German US army soldier

Henry Fox (October 3, 1833 to September 3, 1906) was a German soldier who fought in the American Civil War. Fox received the United States' highest award for bravery during combat, the Medal of Honor, for his action near Jackson, Tennessee, on 23 December 1862. He was honored with the award on 16 May 1899.

==Biography==
Fox was born in Reutlingen, Kingdom of Württemberg on 3 October 1833. He enlisted with the 106th Illinois Volunteer Infantry Regiment in August 1862 and was commissioned as a captain of the 1st Tennessee Infantry Regiment (African Descent) in October 1863. After the war he became a companion of the Illinois Commandery of the Military Order of the Loyal Legion of the United States.

Fox died on 3 September 1906 and his remains are interred at the Oak Lawn Cemetery in Illinois.
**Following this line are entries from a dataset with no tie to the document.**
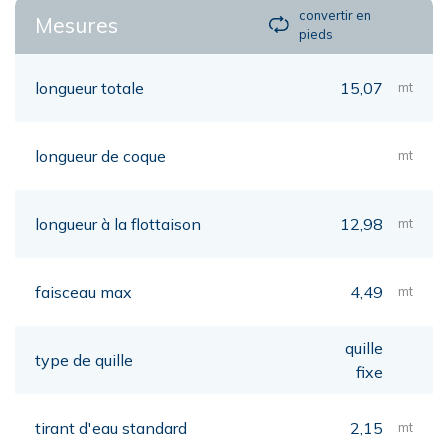
convertir en
Mesures
pieds
longueur totale
15,07
mt
longueur de coque
mt
longueur à la flottaison
12,98
mt
faisceau max
4,49
mt
quille
type de quille
fixe
tirant d'eau standard
2,15
mt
==Medal of Honor citation==

The President of the United States of America, in the name of Congress, takes pleasure in presenting the Medal of Honor to Sergeant Henry Fox, United States Army, for extraordinary heroism on 23 December 1862, while serving with Company H, 106th Illinois Infantry, in action at Jackson, Tennessee. When his command was surrounded by a greatly superior force, Sergeant Fox voluntarily left the shelter of the breastworks, crossed an open railway trestle under a concentrated fire from the enemy, made his way out and secured reinforcements for the relief of his command.